Sostenibilità

Il clima presenta il conto

La Banca mondiale quantifica i costi del global warming per i Paesi poveri

di Rose Hackman

Due gradi in più porteranno a una perdita del 5% del Pil ogni annoQuattrocento miliardi di dollari ogni anno in misure di mitigazione, investimenti annuali intorno ai 75 miliardi di dollari per adattarsi ai cambiamenti e una perdita tra il 4% e 5% del Pil nazionale. Ecco le conseguenze economiche segnalate dalla Banca mondiale in un report del 15 settembre. Le dovranno affrontare i Paesi in via di sviluppo negli anni a venire se verrà superata la famosa soglia dei due gradi in più.

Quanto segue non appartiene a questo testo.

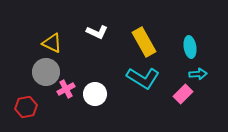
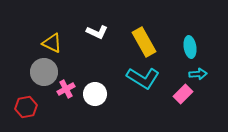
gray circle: moved 2 px left
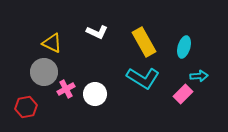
cyan ellipse: moved 6 px left; rotated 25 degrees clockwise
cyan arrow: moved 1 px right, 2 px down
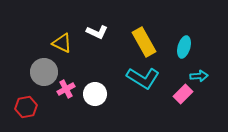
yellow triangle: moved 10 px right
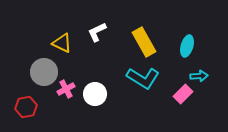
white L-shape: rotated 130 degrees clockwise
cyan ellipse: moved 3 px right, 1 px up
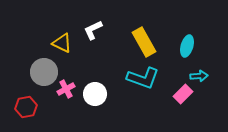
white L-shape: moved 4 px left, 2 px up
cyan L-shape: rotated 12 degrees counterclockwise
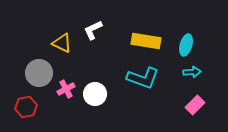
yellow rectangle: moved 2 px right, 1 px up; rotated 52 degrees counterclockwise
cyan ellipse: moved 1 px left, 1 px up
gray circle: moved 5 px left, 1 px down
cyan arrow: moved 7 px left, 4 px up
pink rectangle: moved 12 px right, 11 px down
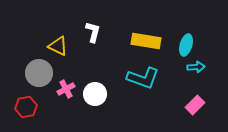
white L-shape: moved 2 px down; rotated 130 degrees clockwise
yellow triangle: moved 4 px left, 3 px down
cyan arrow: moved 4 px right, 5 px up
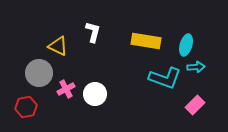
cyan L-shape: moved 22 px right
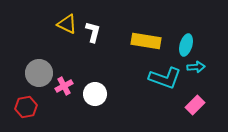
yellow triangle: moved 9 px right, 22 px up
pink cross: moved 2 px left, 3 px up
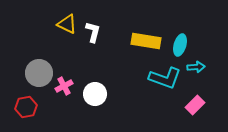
cyan ellipse: moved 6 px left
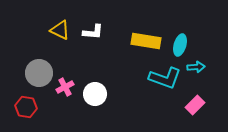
yellow triangle: moved 7 px left, 6 px down
white L-shape: rotated 80 degrees clockwise
pink cross: moved 1 px right, 1 px down
red hexagon: rotated 20 degrees clockwise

Ormai la maggior parte della popolazione mondiale, leader compresi, dovrebbe avere acquisito molta familiarità con questi famosi due gradi che sono stati fissati come soglia di riscaldamento planetario oltre la quale le conseguenze per l’ambiente diventerebbero catastrofiche. Lo scenario previsto non è per niente promettente: condizioni climatiche sempre più estreme e imprevedibili, innalzamento del livello dei mari, ecosistemi instabili con conseguenze come migrazioni di massa, catastrofi naturali, etc.

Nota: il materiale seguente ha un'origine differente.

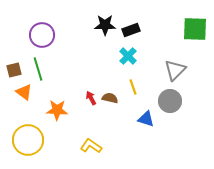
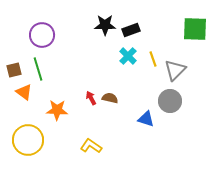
yellow line: moved 20 px right, 28 px up
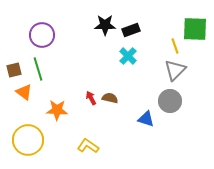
yellow line: moved 22 px right, 13 px up
yellow L-shape: moved 3 px left
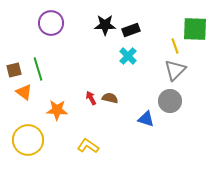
purple circle: moved 9 px right, 12 px up
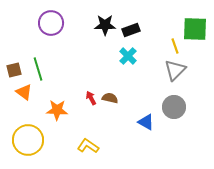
gray circle: moved 4 px right, 6 px down
blue triangle: moved 3 px down; rotated 12 degrees clockwise
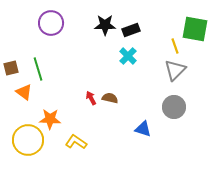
green square: rotated 8 degrees clockwise
brown square: moved 3 px left, 2 px up
orange star: moved 7 px left, 9 px down
blue triangle: moved 3 px left, 7 px down; rotated 12 degrees counterclockwise
yellow L-shape: moved 12 px left, 4 px up
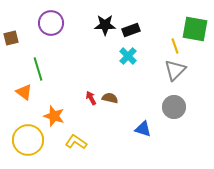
brown square: moved 30 px up
orange star: moved 4 px right, 3 px up; rotated 15 degrees clockwise
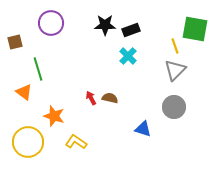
brown square: moved 4 px right, 4 px down
yellow circle: moved 2 px down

Meno noto però è quello che è stato esplicitamente sottolineato nel report della World Bank intitolato «World Development Report 2010 – Development and Climate»: il raggiungimento della soglia di due gradi avrà come conseguenze dei costi enormi che cadranno principalmente sulle spalle dei Paesi più poveri. Infatti, secondo il report, i Paesi in via di sviluppo dovranno sopportare tra il 75% e 80% dei costi direttamente causati dal cambiamento climatico, e questo nonostante il fatto che la colpa non sia loro. «I Paesi in via di sviluppo sono sproporzionalmente colpiti da una crisi che non hanno provocato e per la quale non sono assolutamente preparati», ha spiegato il giorno della presentazione del report il presidente della Banca mondiale, Robert Zoellick.

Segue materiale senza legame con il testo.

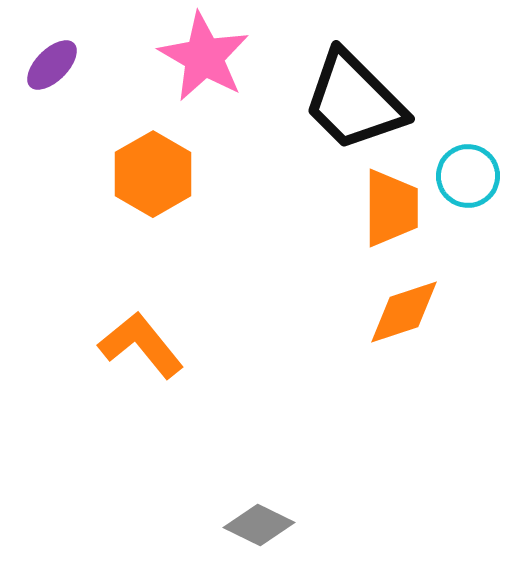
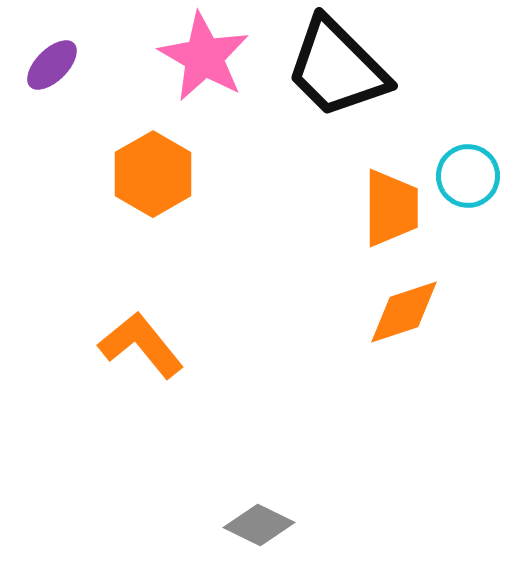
black trapezoid: moved 17 px left, 33 px up
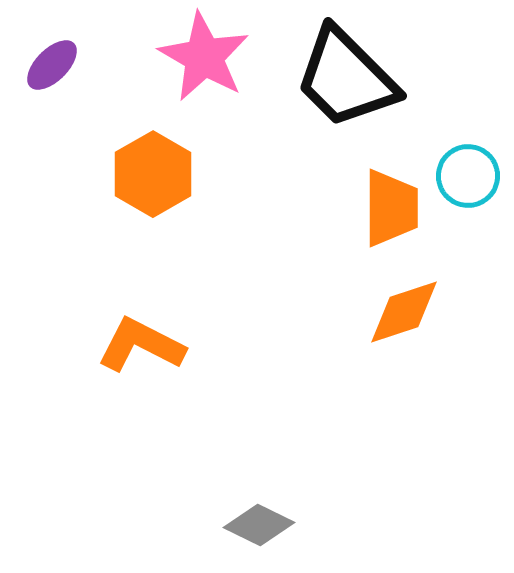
black trapezoid: moved 9 px right, 10 px down
orange L-shape: rotated 24 degrees counterclockwise
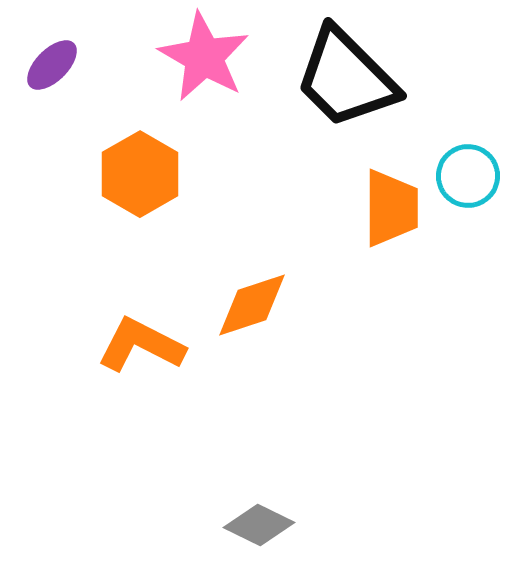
orange hexagon: moved 13 px left
orange diamond: moved 152 px left, 7 px up
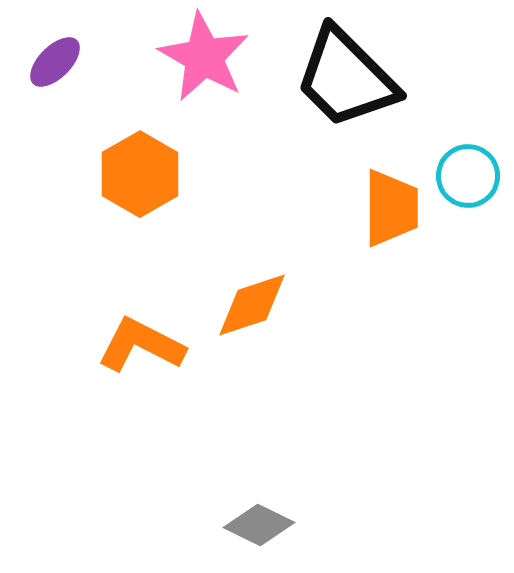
purple ellipse: moved 3 px right, 3 px up
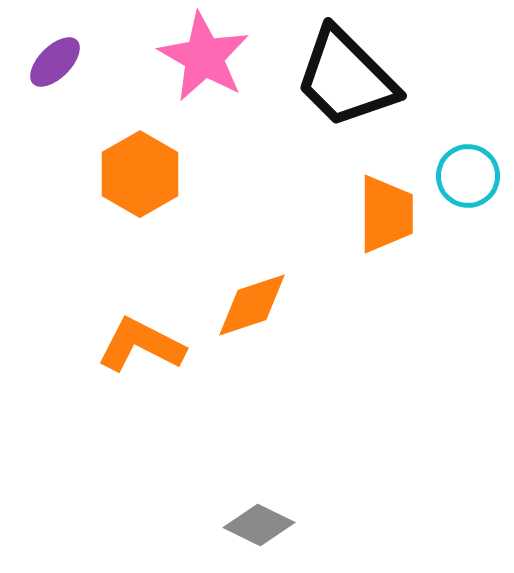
orange trapezoid: moved 5 px left, 6 px down
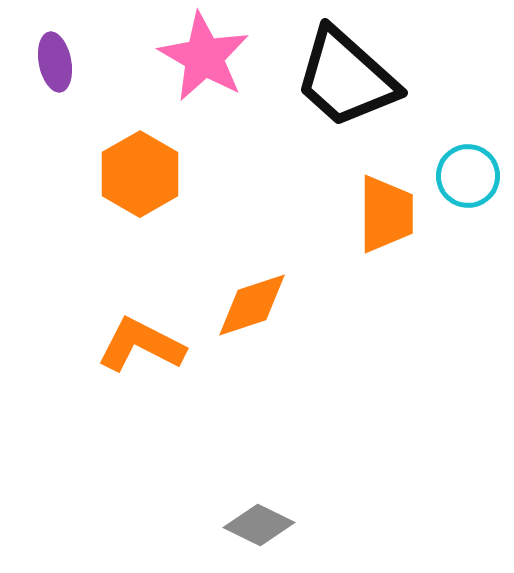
purple ellipse: rotated 56 degrees counterclockwise
black trapezoid: rotated 3 degrees counterclockwise
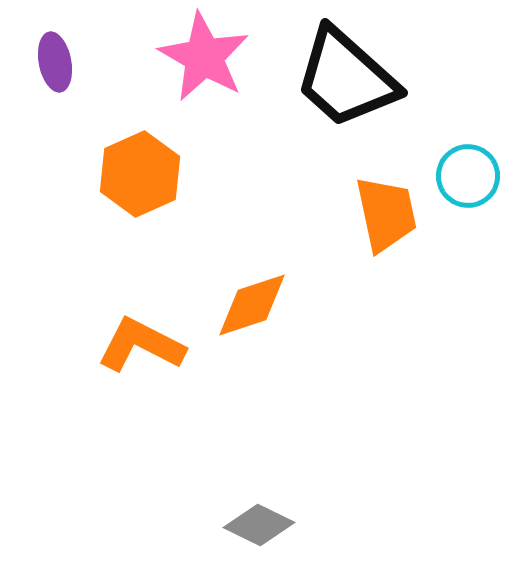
orange hexagon: rotated 6 degrees clockwise
orange trapezoid: rotated 12 degrees counterclockwise
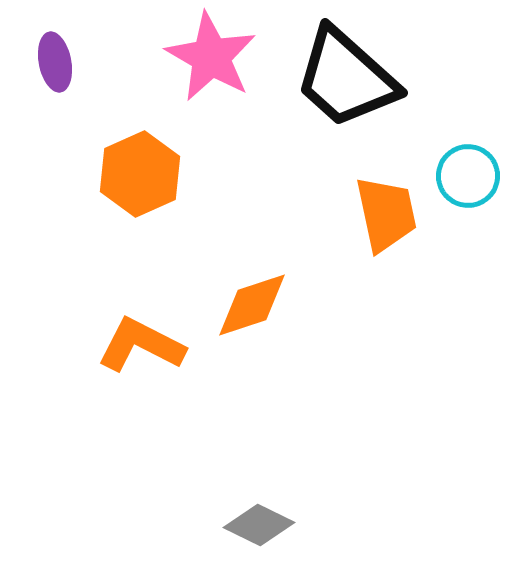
pink star: moved 7 px right
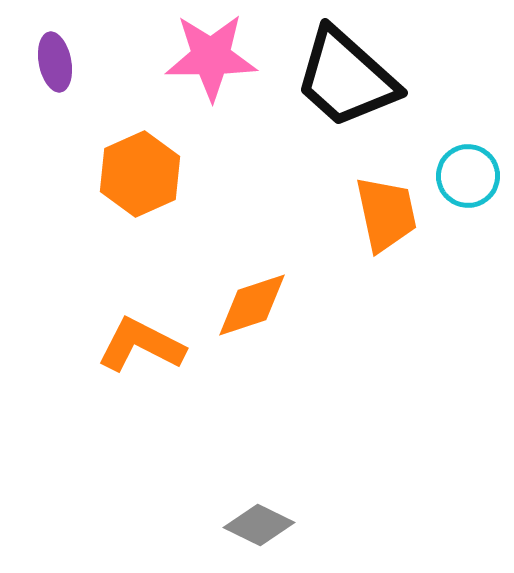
pink star: rotated 30 degrees counterclockwise
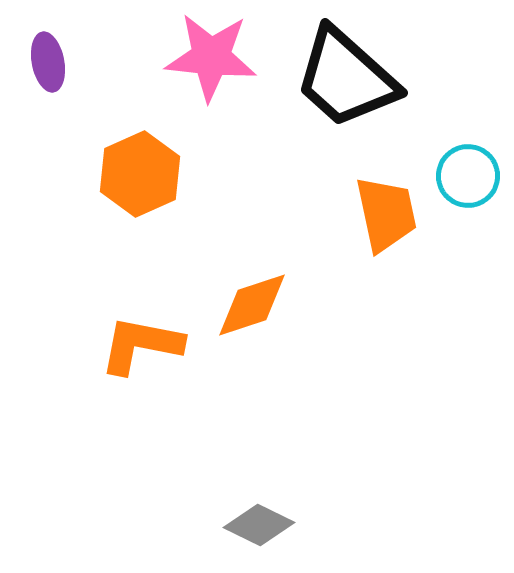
pink star: rotated 6 degrees clockwise
purple ellipse: moved 7 px left
orange L-shape: rotated 16 degrees counterclockwise
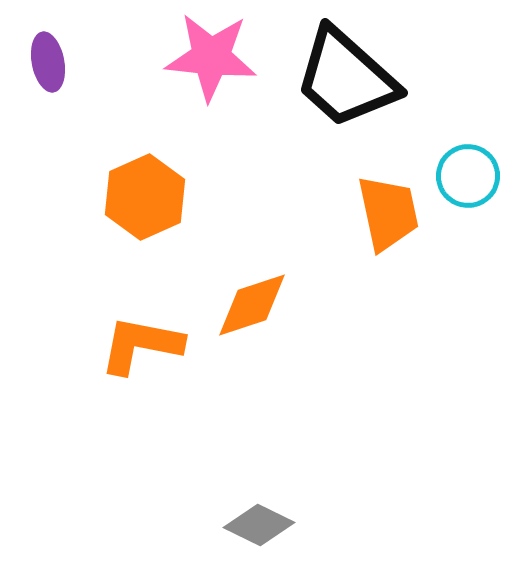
orange hexagon: moved 5 px right, 23 px down
orange trapezoid: moved 2 px right, 1 px up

Il bisogno urgente di agire subito viene messo in risalto con una minaccia direttamente finanziaria e il verdetto è chiaro: più aspettiamo più i costi di sopravvivenza saranno alti. Nelle parole dell’economista capo del dipartimento di Sviluppo sostenibile alla Banca mondiale: «Il prezzo del rimandare o dell’inazione è molto alto».
Quattrocento miliardi di dollari annuali solo in misure di mitigazione pagati dai Paesi ricchi ai poveri dal 2030 se i primi non fanno marcia indietro subito? Oggi la finanza di mitigazione conta solo per un totale mondiale di 8 miliardi l’anno. Il costo delle misure prese per respingere o adattarsi – last minute – ammonterà invece a 75 miliardi di dollari l’anno contro meno di 1 miliardo disponibile oggi.
«La crisi finanziaria globale non può essere utilizzata come scusa per ritardare l’azione per confrontare il cambiamento climatico», dice il report, «perché è probabile che la futura crisi climatica sia ancora più dannosa per l’economia mondiale». Forse su questo non si sono ancora decisi i politici, ma l’opinione pubblica sta facendo una svolta di massa. In un’indagine recente della rivista americana Time, i cui risultati sono stati rivelati nel numero del 21 settembre 2009, quasi la metà degli americani interrogati affermano che la questione dell’ambiente dovrebbe avere la priorità su quella della crescita economica.